In regards to your mother, yes, we are all allowed to have “brain farts” as you say. However, it’s understandable for people to be concerned. She is admired by so many; they will notice any change in her behavior. Have you spoken with Celeste about how you’re feeling? Also, you might be onto something when you mention the family curse. I know your mom doesn’t like discussing it, but I think she should. Bring it up to her. Sooner than later.
I’m happy you enjoyed the peanuts I sent. Tony Juste’s pistach are the best. I’ve probably paid a year’s tuition worth of school for each of his kids with the amount I buy.
Also, don’t worry. I won’t tell Jules a thing.
Bisous,
E
——
Estelle Dubois
Haitian Minister of Tourism
CEO of PATRON PAL
L’Union Fait La Force
Tuesday, November 24
The Life and Times of Alaine Beauparlant
Dad was going to kill me.
A decent number of days had gone by since I’d declared that the Beauparlant household would be absent from Career Day. At first, Dad was a little mopey, but he eventually made a full recovery.
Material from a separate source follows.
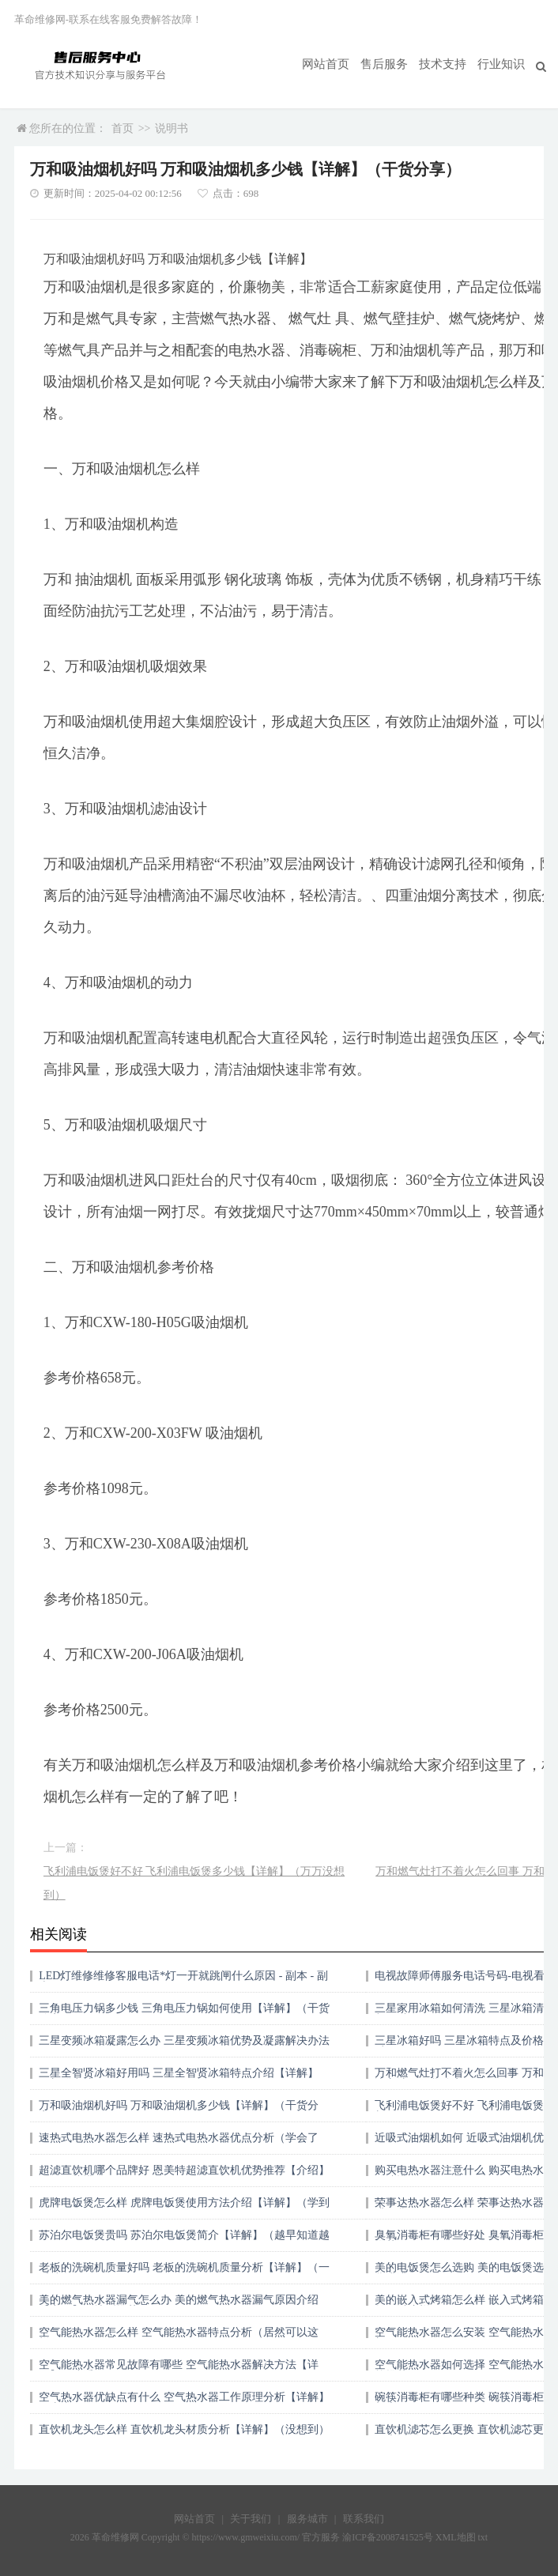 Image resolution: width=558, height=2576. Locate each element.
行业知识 (503, 64)
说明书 (171, 128)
But I was on the phone with Mom tonight enduring our third awkward silence in a twelve-minute span after she, yet again, stopped me from reading out the best (and worst) online viewer comments from Sunday’s episode. I didn’t know how she stayed above all that. I told her that if I were in her shoes, I’d probably spend a third of each show just responding to everyone who flattered or angered me enough. She said I “had a lot of growing up to do,” which is always fun to hear.
I thought about bringing up the family curse like my aunt had suggested to give us something to talk about, but I knew there was no point. Tati Estelle had been blathering on about this curse for as long as I could remember. But she never got further than saying that we had one, because my mom insisted that she not fill my head with such nonsense.